Benefits of Partial Restoration

  • Temperature of a restored Ocklawaha is estimated to drop by almost 10 degrees.
  • Velocity of a free-flowing river will be greater.
  • Invasive aquatic weeds decrease due to reduced temperatures and nutrients, and increased flow.
  • Approximately 7,500 acres of forested wetlands are restored that were destroyed by the dam.
  • More than 8,000 acres of floodplain forest are improved between the dam and the St. Johns River.
  • Forested wetlands provide valuable nutrient and contaminant filtering and natural flood protection.
  • The food web in the Silver, Ocklawaha and St.

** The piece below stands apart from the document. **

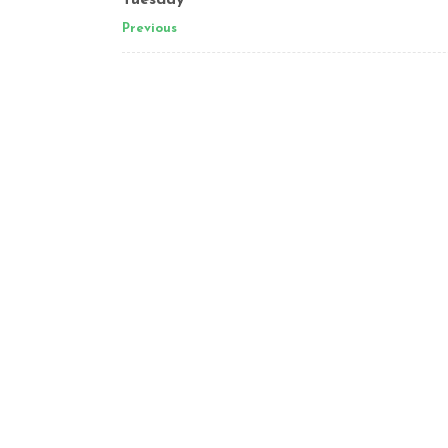
Tuesday
Previous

Johns Rivers is improved by reducing undesirable bacteria in phytoplankton communities, assisting in meeting water quality standards.

Current Conditions

  • The Rodman Reservoir experiences a net loss of 5 to 10 million gallons per day of freshwater by evapotranspiration from the Rodman pool compared to a natural river corridor. This estimate does not include effects of water temperature and wind which increase the net loss of freshwater
  • Twenty known springs are inundated by the impoundment of the Rodman Reservoir.
  • Silver River discharge has decreased by approximately 35 percent since the dam was put in place largely due to groundwater pumping.
  • Water supply is too expensive to economically treat for consumption, due to contaminants from herbicides used on invasive aquatic weeds and other pollutants.

Benefits of Partial Restoration

  • Net increase in freshwater flow of 5 to 10 million gallons a day to the Lower Ocklawaha and St. Johns rivers just from reduction of evapotranspiration off the open reservoir.
  • Additional flow of 97 to 266 million gallons per day into the Ocklawaha and St. Johns Rivers from springs that are no longer drowned by the Rodman impoundment.
  • New spring flows provide some degree of thermal cooling.
  • Increased flow, temperature reduction, improved clarity, and reduced use of herbicides improves overall water quality.